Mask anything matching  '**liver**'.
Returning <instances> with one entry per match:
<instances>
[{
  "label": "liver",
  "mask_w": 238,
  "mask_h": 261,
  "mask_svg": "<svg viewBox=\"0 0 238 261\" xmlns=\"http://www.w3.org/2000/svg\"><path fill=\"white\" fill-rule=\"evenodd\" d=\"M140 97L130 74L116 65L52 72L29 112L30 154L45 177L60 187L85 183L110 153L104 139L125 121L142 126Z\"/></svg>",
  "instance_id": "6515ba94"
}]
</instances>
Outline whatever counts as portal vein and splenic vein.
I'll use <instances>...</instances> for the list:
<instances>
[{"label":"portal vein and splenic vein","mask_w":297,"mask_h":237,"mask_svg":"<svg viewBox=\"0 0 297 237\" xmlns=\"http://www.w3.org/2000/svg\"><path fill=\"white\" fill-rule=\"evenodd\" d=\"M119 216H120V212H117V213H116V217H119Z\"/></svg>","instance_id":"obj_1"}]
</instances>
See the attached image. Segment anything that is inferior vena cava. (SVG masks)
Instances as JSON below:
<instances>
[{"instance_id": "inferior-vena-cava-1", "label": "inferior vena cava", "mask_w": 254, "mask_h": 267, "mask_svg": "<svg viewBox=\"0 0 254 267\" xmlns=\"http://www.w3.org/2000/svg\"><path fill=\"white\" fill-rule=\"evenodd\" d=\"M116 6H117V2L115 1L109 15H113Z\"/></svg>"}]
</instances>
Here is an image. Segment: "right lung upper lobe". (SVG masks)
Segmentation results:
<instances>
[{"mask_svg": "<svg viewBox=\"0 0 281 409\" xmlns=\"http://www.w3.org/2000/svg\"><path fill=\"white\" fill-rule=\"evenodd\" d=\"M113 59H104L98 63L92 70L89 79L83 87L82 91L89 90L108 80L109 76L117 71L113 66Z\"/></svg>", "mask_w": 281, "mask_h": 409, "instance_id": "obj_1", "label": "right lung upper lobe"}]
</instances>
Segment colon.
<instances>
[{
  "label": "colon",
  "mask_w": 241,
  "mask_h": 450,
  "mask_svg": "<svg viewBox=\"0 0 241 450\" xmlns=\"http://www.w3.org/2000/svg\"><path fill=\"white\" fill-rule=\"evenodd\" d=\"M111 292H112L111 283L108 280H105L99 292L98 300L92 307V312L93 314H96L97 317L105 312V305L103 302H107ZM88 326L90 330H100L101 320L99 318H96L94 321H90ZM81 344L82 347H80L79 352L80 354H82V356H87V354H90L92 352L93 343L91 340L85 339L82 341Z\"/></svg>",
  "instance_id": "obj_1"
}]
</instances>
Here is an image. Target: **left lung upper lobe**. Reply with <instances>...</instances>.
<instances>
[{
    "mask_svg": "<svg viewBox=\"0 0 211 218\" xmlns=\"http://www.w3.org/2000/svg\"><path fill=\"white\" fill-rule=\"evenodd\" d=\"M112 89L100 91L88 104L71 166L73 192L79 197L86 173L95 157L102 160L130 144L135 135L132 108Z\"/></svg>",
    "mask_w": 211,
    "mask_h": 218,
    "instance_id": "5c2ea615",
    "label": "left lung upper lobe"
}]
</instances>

- - - -

*WHAT TO DO*: Output only the number of lines in the listing that contain the string "path".

*TASK RESPONSE*: 6